参
「さて、みんなに問う。熱い思いを残すとしたら?」
竹川信行がクラスに向かって問いかけた。
「テープ!」
「映像!」
「撮影!」
それぞれクラスの人がテンポよく答え、小早川正人が立ち上がり問いかける。
「このクラスの何を残す?」
またもやクラスの人達がテンポよく答える。
「熱き想い!」
「正義の心!」
「面白さ&ノリ!」
その答えに満足そうにうなずきながら、鈴木奈美恵が立ち上がり問いかける。
「して、それは何?」
一瞬クラスが押し黙り考える。
「実写版戦隊もの!」
「魔法少女!」
「かわいいは正義!」
ここで、クラスの方向性が決まった瞬間だった。
「ヨシ!台本は某薄い本で有名作家が担当!ただし俺の心の平穏のためにBL禁止だ!」
竹川信行がビシッと指さし叫んだ。
「衣装&メイクはコスプレイヤーオタクが中心になって活動!頼んだぞ!」
小早川正人もビシッと指さして叫んだ。
「ならば、撮影、編集は機械オタクが中心になって動くように!期待しているわ。

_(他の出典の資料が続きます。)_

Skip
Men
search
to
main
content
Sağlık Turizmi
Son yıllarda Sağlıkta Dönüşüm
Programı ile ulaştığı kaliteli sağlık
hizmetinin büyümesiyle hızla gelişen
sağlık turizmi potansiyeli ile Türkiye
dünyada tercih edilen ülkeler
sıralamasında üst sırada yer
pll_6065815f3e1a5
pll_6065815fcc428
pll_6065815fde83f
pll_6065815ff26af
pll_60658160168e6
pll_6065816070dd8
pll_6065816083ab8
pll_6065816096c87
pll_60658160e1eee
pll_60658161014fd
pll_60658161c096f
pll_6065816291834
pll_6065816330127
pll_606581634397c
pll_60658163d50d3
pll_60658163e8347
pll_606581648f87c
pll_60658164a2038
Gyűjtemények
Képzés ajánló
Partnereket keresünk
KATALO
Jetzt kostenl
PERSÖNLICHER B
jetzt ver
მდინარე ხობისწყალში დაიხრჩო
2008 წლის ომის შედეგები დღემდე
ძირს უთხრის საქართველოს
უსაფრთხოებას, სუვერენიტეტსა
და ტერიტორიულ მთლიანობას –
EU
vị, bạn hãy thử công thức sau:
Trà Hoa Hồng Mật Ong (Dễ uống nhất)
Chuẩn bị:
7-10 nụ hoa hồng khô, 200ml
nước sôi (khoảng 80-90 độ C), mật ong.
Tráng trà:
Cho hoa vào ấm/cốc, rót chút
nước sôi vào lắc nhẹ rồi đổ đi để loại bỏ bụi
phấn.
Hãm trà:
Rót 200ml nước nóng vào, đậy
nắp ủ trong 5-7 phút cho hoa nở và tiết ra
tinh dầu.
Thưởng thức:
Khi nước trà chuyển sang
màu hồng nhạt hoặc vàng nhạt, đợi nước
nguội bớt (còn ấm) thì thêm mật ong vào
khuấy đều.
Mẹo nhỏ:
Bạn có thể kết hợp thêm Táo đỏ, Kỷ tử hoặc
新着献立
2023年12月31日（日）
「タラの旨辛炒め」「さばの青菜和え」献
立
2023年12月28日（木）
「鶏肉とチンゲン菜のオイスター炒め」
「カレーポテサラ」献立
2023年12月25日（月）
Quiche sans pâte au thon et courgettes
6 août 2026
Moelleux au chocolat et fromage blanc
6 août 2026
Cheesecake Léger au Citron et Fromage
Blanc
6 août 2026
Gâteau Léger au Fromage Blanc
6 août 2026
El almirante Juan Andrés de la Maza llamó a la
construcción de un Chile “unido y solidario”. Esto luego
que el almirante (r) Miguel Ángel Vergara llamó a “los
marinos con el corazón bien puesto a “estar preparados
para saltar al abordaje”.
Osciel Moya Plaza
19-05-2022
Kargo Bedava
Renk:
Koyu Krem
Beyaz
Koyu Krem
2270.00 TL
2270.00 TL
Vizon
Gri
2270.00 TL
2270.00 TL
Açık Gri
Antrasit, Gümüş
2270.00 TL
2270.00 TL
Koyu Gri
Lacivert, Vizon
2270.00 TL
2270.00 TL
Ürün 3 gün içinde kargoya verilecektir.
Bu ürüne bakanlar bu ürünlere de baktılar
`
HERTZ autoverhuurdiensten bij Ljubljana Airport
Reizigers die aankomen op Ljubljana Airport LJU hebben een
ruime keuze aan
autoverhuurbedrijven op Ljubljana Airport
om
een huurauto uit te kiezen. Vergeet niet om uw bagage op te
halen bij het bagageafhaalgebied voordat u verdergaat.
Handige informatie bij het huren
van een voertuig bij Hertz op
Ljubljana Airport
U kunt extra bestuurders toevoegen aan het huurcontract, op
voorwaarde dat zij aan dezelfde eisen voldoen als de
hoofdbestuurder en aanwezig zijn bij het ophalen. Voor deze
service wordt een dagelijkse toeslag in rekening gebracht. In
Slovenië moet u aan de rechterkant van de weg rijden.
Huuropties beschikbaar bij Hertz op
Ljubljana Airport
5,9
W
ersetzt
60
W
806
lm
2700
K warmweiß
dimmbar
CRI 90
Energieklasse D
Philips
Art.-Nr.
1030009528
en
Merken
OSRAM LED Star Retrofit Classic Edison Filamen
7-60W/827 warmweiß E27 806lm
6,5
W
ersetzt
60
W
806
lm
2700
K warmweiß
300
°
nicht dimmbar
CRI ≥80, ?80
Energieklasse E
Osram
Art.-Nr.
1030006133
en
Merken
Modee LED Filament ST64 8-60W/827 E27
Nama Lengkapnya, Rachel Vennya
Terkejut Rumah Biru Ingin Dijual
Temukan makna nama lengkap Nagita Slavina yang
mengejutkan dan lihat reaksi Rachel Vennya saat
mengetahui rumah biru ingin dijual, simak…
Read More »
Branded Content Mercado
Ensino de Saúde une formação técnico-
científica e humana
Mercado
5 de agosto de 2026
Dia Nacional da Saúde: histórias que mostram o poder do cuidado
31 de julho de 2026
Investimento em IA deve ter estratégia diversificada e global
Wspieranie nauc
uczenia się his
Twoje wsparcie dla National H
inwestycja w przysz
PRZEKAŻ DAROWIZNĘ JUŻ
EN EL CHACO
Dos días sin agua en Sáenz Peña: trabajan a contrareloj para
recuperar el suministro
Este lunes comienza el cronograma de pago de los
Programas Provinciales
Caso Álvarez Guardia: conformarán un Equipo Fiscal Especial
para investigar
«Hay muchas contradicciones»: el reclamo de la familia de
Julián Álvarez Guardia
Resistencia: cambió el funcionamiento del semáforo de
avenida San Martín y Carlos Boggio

」
鈴木奈美恵もビシッと指さしてニッコリ微笑む。そしてクラス中を見渡しながら、一言付け加えた。
「基本は、あるものを工夫して使うわ。でも活動資金は集めるわよ!撮影資金&クラスでの遊び資金よ!金額決めるわよ~!会計は私に任せなさい。月一で会計報告出します。もちろん担任からももらうわよ。先生は自己の責任において見栄を含めた資金を出してくださいね。」
それって、『担任は大人だし、多く出しやがれ』ってことですね。
幾らむしりとるつもりやら・・・担任に合掌。
「ならば、クラスみんなで部活としても登録してしまおう。部活動はかけもちOKだし。担任が顧問として登録。5人以上ならば部活動として認められ部活の活動資金も得られる。部長は俺が引き受けよう。」
竹川信行が俺っていいこと言ったとドヤ顔で言った。
「ならば俺は副部長だな。では、さっそく副部長として問う。悪役は誰が良い?」
小早川正人がニヤリと笑いながら言った。
「イケメン?」
「色気むんむんでおばちゃん心をつかめ?」
「リア充は滅べ!」
竹川&小早川が人の悪い笑みを浮かべ叫ぶ。
「「イケメンは滅ぶべし!すなわち悪だ!よって担任は悪役決定!」」
「なんで俺なんだ!」
担任がガクリとうなだれながら訴えるが、誰も聞いちゃいない。
サクサクと話は進む。
「さて、誰に滅ぼされたいのかしら?」
鈴木奈美恵がクラスに問う。
「かわいいは正義!」
「萌え求ム!」
「俺の心に癒しを!」
小早川正人がビシリと指さし言う。
「村上美鈴、色は黄色。」
竹川信行がビシリと指さし言う。
「吉田由美、色は青色。」
鈴木奈美恵がビシリと指さし言う。
「蓮杖愛華、色はピンク。リーダー担当。」
小早&竹川&鈴木が声をそろえて宣言する。
「「「実写版魔法少女と決定する!配役等反対意見はあるか?」」」
そしてクラスが一つになった瞬間である。
「「「「異議なし!!!!!」」」」
そうして、ノリと勢いではじまってしまった・・・私の人生までも決まってしまった瞬間である。
なんで、こうなった。
『妥協するな!趣味なんだから、とことんまで目指せ!趣味のプロとしてのプライドを!』を合言葉にして作った結果、驚くほどの出来栄えとなり話題を呼んだ。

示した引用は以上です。